Bounding box prediction data:
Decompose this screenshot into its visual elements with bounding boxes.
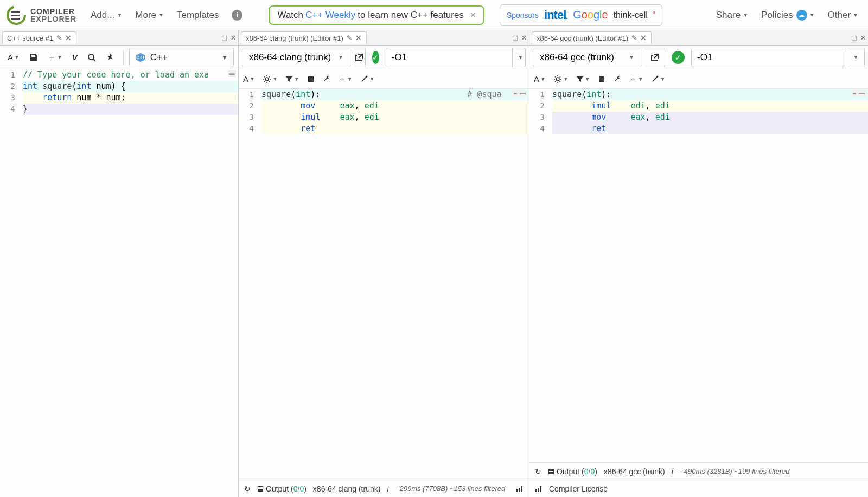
- compiler1-bar: x86-64 clang (trunk) ▼ ✓ ▼: [239, 46, 529, 69]
- svg-rect-1: [11, 11, 20, 13]
- close-pane-icon[interactable]: ✕: [860, 34, 866, 42]
- compiler2-editor[interactable]: ▬ ▬▬ 1square(int):2 imul edi, edi3 mov e…: [529, 89, 868, 462]
- output-button[interactable]: Output (0/0): [257, 485, 307, 493]
- compiler2-tab[interactable]: x86-64 gcc (trunk) (Editor #1) ✎ ✕: [532, 31, 652, 44]
- compiler2-select[interactable]: x86-64 gcc (trunk) ▼: [533, 48, 641, 67]
- search-icon[interactable]: [84, 51, 99, 64]
- maximize-icon[interactable]: ▢: [851, 34, 857, 42]
- add-button[interactable]: ＋▼: [44, 50, 66, 64]
- sponsors-box[interactable]: Sponsors intel. Google think-cell': [500, 4, 662, 26]
- compiler2-tab-label: x86-64 gcc (trunk) (Editor #1): [537, 34, 628, 42]
- pencil-icon[interactable]: ✎: [347, 34, 352, 42]
- wand-icon[interactable]: ▼: [651, 75, 666, 83]
- svg-line-5: [93, 59, 95, 61]
- status-ok-icon: ✓: [672, 51, 685, 64]
- compiler1-editor[interactable]: ▬ ▬▬ 1square(int): # @squa2 mov eax, edi…: [239, 89, 529, 480]
- svg-point-25: [656, 76, 658, 78]
- wrench-icon[interactable]: [613, 75, 621, 83]
- nav-templates[interactable]: Templates: [173, 7, 223, 24]
- compiler1-name: x86-64 clang (trunk): [249, 52, 331, 63]
- nav-add[interactable]: Add... ▼: [86, 7, 126, 24]
- compiler2-status-bar: ↻ Output (0/0) x86-64 gcc (trunk) i - 49…: [529, 462, 868, 480]
- svg-rect-21: [599, 76, 604, 82]
- language-select[interactable]: C++ C++ ▼: [129, 48, 234, 67]
- nav-share[interactable]: Share ▼: [712, 7, 752, 24]
- info-icon[interactable]: i: [232, 10, 242, 21]
- compiler1-tab-label: x86-64 clang (trunk) (Editor #1): [246, 34, 343, 42]
- svg-rect-15: [258, 487, 263, 488]
- source-tab[interactable]: C++ source #1 ✎ ✕: [2, 31, 76, 44]
- nav-other[interactable]: Other ▼: [824, 7, 863, 24]
- info-icon[interactable]: i: [672, 467, 673, 476]
- maximize-icon[interactable]: ▢: [221, 34, 227, 42]
- svg-rect-2: [11, 15, 20, 16]
- external-link-icon[interactable]: [354, 48, 366, 67]
- minimap-icon: ▬▬: [228, 70, 236, 77]
- font-button[interactable]: A▼: [534, 74, 546, 83]
- compiler1-select[interactable]: x86-64 clang (trunk) ▼: [242, 48, 350, 67]
- svg-rect-30: [538, 488, 539, 492]
- minimap-icon: ▬ ▬▬: [513, 90, 527, 96]
- compiler1-subtoolbar: A▼ ▼ ▼ ＋▼ ▼: [239, 69, 529, 89]
- book-icon[interactable]: [598, 75, 605, 83]
- close-icon[interactable]: ✕: [640, 34, 647, 42]
- nav-policies[interactable]: Policies☁ ▼: [757, 7, 819, 24]
- source-toolbar: A▼ ＋▼ V C++ C++ ▼: [0, 46, 238, 69]
- nav-more[interactable]: More ▼: [131, 7, 168, 24]
- filter-icon[interactable]: ▼: [576, 75, 590, 83]
- svg-rect-16: [258, 488, 263, 489]
- compiler1-tab-bar: x86-64 clang (trunk) (Editor #1) ✎ ✕ ▢ ✕: [239, 30, 529, 46]
- close-pane-icon[interactable]: ✕: [521, 34, 527, 42]
- svg-rect-29: [535, 489, 537, 492]
- compiler2-name: x86-64 gcc (trunk): [540, 52, 614, 63]
- font-button[interactable]: A▼: [4, 50, 23, 64]
- pencil-icon[interactable]: ✎: [631, 34, 637, 42]
- close-icon[interactable]: ✕: [355, 34, 362, 42]
- svg-rect-18: [519, 488, 520, 492]
- opts-dropdown-icon[interactable]: ▼: [516, 48, 526, 67]
- banner-close-icon[interactable]: ×: [470, 10, 476, 21]
- svg-point-20: [556, 78, 559, 81]
- compiler2-opts-input[interactable]: [691, 48, 844, 67]
- minimap-icon: ▬ ▬▬: [852, 90, 866, 96]
- info-icon[interactable]: i: [387, 485, 388, 493]
- output-button[interactable]: Output (0/0): [548, 467, 597, 476]
- compiler1-tab[interactable]: x86-64 clang (trunk) (Editor #1) ✎ ✕: [241, 31, 367, 44]
- save-button[interactable]: [26, 51, 41, 64]
- wrench-icon[interactable]: [322, 75, 330, 83]
- close-pane-icon[interactable]: ✕: [231, 34, 236, 42]
- close-icon[interactable]: ✕: [65, 34, 72, 42]
- chart-icon[interactable]: [535, 485, 542, 493]
- chart-icon[interactable]: [516, 485, 524, 493]
- svg-rect-11: [309, 79, 313, 79]
- source-pane: C++ source #1 ✎ ✕ ▢ ✕ A▼ ＋▼ V C++ C++ ▼: [0, 30, 239, 497]
- font-button[interactable]: A▼: [243, 74, 255, 83]
- refresh-icon[interactable]: ↻: [535, 467, 541, 476]
- promo-banner: Watch C++ Weekly to learn new C++ featur…: [269, 5, 484, 25]
- workspace: C++ source #1 ✎ ✕ ▢ ✕ A▼ ＋▼ V C++ C++ ▼: [0, 30, 868, 497]
- vim-button[interactable]: V: [69, 50, 81, 64]
- compiler1-opts-input[interactable]: [386, 48, 513, 67]
- gear-icon[interactable]: ▼: [553, 75, 569, 83]
- pencil-icon[interactable]: ✎: [56, 34, 62, 42]
- gear-icon[interactable]: ▼: [263, 75, 278, 83]
- add-button[interactable]: ＋▼: [629, 74, 643, 84]
- svg-line-12: [362, 76, 367, 81]
- refresh-icon[interactable]: ↻: [244, 485, 251, 493]
- add-button[interactable]: ＋▼: [338, 74, 353, 84]
- pin-icon[interactable]: [103, 51, 118, 64]
- filter-icon[interactable]: ▼: [285, 75, 299, 83]
- logo[interactable]: COMPILER EXPLORER: [5, 4, 76, 26]
- wand-icon[interactable]: ▼: [360, 75, 375, 83]
- banner-suffix: to learn new C++ features: [358, 10, 464, 21]
- external-link-icon[interactable]: [644, 48, 665, 67]
- compiler2-pane: x86-64 gcc (trunk) (Editor #1) ✎ ✕ ▢ ✕ x…: [529, 30, 868, 497]
- source-editor[interactable]: ▬▬ 1// Type your code here, or load an e…: [0, 69, 238, 497]
- banner-link[interactable]: C++ Weekly: [305, 10, 355, 21]
- maximize-icon[interactable]: ▢: [512, 34, 518, 42]
- timing-text: - 490ms (3281B) ~199 lines filtered: [680, 467, 790, 475]
- opts-dropdown-icon[interactable]: ▼: [847, 48, 865, 67]
- license-text[interactable]: Compiler License: [549, 485, 608, 493]
- book-icon[interactable]: [307, 75, 315, 83]
- cloud-icon: ☁: [796, 10, 807, 21]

— Problem requirements —
Would you retype each line above exactly and skip every image?

— Your response —
Decompose this screenshot into its visual elements with bounding boxes.
- compiler1-bar: x86-64 clang (trunk) ▼ ✓ ▼: [239, 46, 529, 69]
- svg-rect-1: [11, 11, 20, 13]
- close-pane-icon[interactable]: ✕: [860, 34, 866, 42]
- compiler2-editor[interactable]: ▬ ▬▬ 1square(int):2 imul edi, edi3 mov e…: [529, 89, 868, 462]
- output-button[interactable]: Output (0/0): [257, 485, 307, 493]
- compiler2-tab[interactable]: x86-64 gcc (trunk) (Editor #1) ✎ ✕: [532, 31, 652, 44]
- compiler2-select[interactable]: x86-64 gcc (trunk) ▼: [533, 48, 641, 67]
- search-icon[interactable]: [84, 51, 99, 64]
- maximize-icon[interactable]: ▢: [851, 34, 857, 42]
- add-button[interactable]: ＋▼: [44, 50, 66, 64]
- sponsors-box[interactable]: Sponsors intel. Google think-cell': [500, 4, 662, 26]
- compiler2-tab-label: x86-64 gcc (trunk) (Editor #1): [537, 34, 628, 42]
- pencil-icon[interactable]: ✎: [347, 34, 352, 42]
- wand-icon[interactable]: ▼: [651, 75, 666, 83]
- svg-line-5: [93, 59, 95, 61]
- status-ok-icon: ✓: [672, 51, 685, 64]
- compiler1-editor[interactable]: ▬ ▬▬ 1square(int): # @squa2 mov eax, edi…: [239, 89, 529, 480]
- svg-point-25: [656, 76, 658, 78]
- wrench-icon[interactable]: [613, 75, 621, 83]
- nav-templates[interactable]: Templates: [173, 7, 223, 24]
- compiler1-name: x86-64 clang (trunk): [249, 52, 331, 63]
- nav-add[interactable]: Add... ▼: [86, 7, 126, 24]
- compiler2-status-bar: ↻ Output (0/0) x86-64 gcc (trunk) i - 49…: [529, 462, 868, 480]
- svg-rect-21: [599, 76, 604, 82]
- language-select[interactable]: C++ C++ ▼: [129, 48, 234, 67]
- nav-share[interactable]: Share ▼: [712, 7, 752, 24]
- info-icon[interactable]: i: [232, 10, 242, 21]
- compiler1-tab-label: x86-64 clang (trunk) (Editor #1): [246, 34, 343, 42]
- svg-rect-15: [258, 487, 263, 488]
- source-tab[interactable]: C++ source #1 ✎ ✕: [2, 31, 76, 44]
- nav-other[interactable]: Other ▼: [824, 7, 863, 24]
- info-icon[interactable]: i: [672, 467, 673, 476]
- maximize-icon[interactable]: ▢: [221, 34, 227, 42]
- svg-rect-2: [11, 15, 20, 16]
- external-link-icon[interactable]: [354, 48, 366, 67]
- minimap-icon: ▬▬: [228, 70, 236, 77]
- font-button[interactable]: A▼: [534, 74, 546, 83]
- compiler1-select[interactable]: x86-64 clang (trunk) ▼: [242, 48, 350, 67]
- svg-rect-30: [538, 488, 539, 492]
- minimap-icon: ▬ ▬▬: [513, 90, 527, 96]
- compiler1-subtoolbar: A▼ ▼ ▼ ＋▼ ▼: [239, 69, 529, 89]
- book-icon[interactable]: [598, 75, 605, 83]
- close-icon[interactable]: ✕: [640, 34, 647, 42]
- nav-policies[interactable]: Policies☁ ▼: [757, 7, 819, 24]
- source-toolbar: A▼ ＋▼ V C++ C++ ▼: [0, 46, 238, 69]
- nav-more[interactable]: More ▼: [131, 7, 168, 24]
- filter-icon[interactable]: ▼: [576, 75, 590, 83]
- svg-rect-16: [258, 488, 263, 489]
- compiler1-tab-bar: x86-64 clang (trunk) (Editor #1) ✎ ✕ ▢ ✕: [239, 30, 529, 46]
- close-pane-icon[interactable]: ✕: [521, 34, 527, 42]
- svg-rect-29: [535, 489, 537, 492]
- compiler2-name: x86-64 gcc (trunk): [540, 52, 614, 63]
- font-button[interactable]: A▼: [4, 50, 23, 64]
- pencil-icon[interactable]: ✎: [631, 34, 637, 42]
- close-icon[interactable]: ✕: [355, 34, 362, 42]
- svg-rect-18: [519, 488, 520, 492]
- opts-dropdown-icon[interactable]: ▼: [516, 48, 526, 67]
- banner-close-icon[interactable]: ×: [470, 10, 476, 21]
- svg-point-20: [556, 78, 559, 81]
- compiler2-opts-input[interactable]: [691, 48, 844, 67]
- minimap-icon: ▬ ▬▬: [852, 90, 866, 96]
- info-icon[interactable]: i: [387, 485, 388, 493]
- output-button[interactable]: Output (0/0): [548, 467, 597, 476]
- compiler1-tab[interactable]: x86-64 clang (trunk) (Editor #1) ✎ ✕: [241, 31, 367, 44]
- save-button[interactable]: [26, 51, 41, 64]
- wrench-icon[interactable]: [322, 75, 330, 83]
- close-pane-icon[interactable]: ✕: [231, 34, 236, 42]
- close-icon[interactable]: ✕: [65, 34, 72, 42]
- chart-icon[interactable]: [535, 485, 542, 493]
- chart-icon[interactable]: [516, 485, 524, 493]
- svg-rect-11: [309, 79, 313, 79]
- source-pane: C++ source #1 ✎ ✕ ▢ ✕ A▼ ＋▼ V C++ C++ ▼: [0, 30, 239, 497]
- font-button[interactable]: A▼: [243, 74, 255, 83]
- refresh-icon[interactable]: ↻: [535, 467, 541, 476]
- promo-banner: Watch C++ Weekly to learn new C++ featur…: [269, 5, 484, 25]
- workspace: C++ source #1 ✎ ✕ ▢ ✕ A▼ ＋▼ V C++ C++ ▼: [0, 30, 868, 497]
- vim-button[interactable]: V: [69, 50, 81, 64]
- compiler1-opts-input[interactable]: [386, 48, 513, 67]
- gear-icon[interactable]: ▼: [553, 75, 569, 83]
- pencil-icon[interactable]: ✎: [56, 34, 62, 42]
- gear-icon[interactable]: ▼: [263, 75, 278, 83]
- add-button[interactable]: ＋▼: [629, 74, 643, 84]
- svg-line-12: [362, 76, 367, 81]
- refresh-icon[interactable]: ↻: [244, 485, 251, 493]
- add-button[interactable]: ＋▼: [338, 74, 353, 84]
- pin-icon[interactable]: [103, 51, 118, 64]
- filter-icon[interactable]: ▼: [285, 75, 299, 83]
- logo[interactable]: COMPILER EXPLORER: [5, 4, 76, 26]
- wand-icon[interactable]: ▼: [360, 75, 375, 83]
- banner-suffix: to learn new C++ features: [358, 10, 464, 21]
- external-link-icon[interactable]: [644, 48, 665, 67]
- compiler2-pane: x86-64 gcc (trunk) (Editor #1) ✎ ✕ ▢ ✕ x…: [529, 30, 868, 497]
- source-editor[interactable]: ▬▬ 1// Type your code here, or load an e…: [0, 69, 238, 497]
- banner-link[interactable]: C++ Weekly: [305, 10, 355, 21]
- maximize-icon[interactable]: ▢: [512, 34, 518, 42]
- timing-text: - 490ms (3281B) ~199 lines filtered: [680, 467, 790, 475]
- opts-dropdown-icon[interactable]: ▼: [847, 48, 865, 67]
- license-text[interactable]: Compiler License: [549, 485, 608, 493]
- book-icon[interactable]: [307, 75, 315, 83]
- cloud-icon: ☁: [796, 10, 807, 21]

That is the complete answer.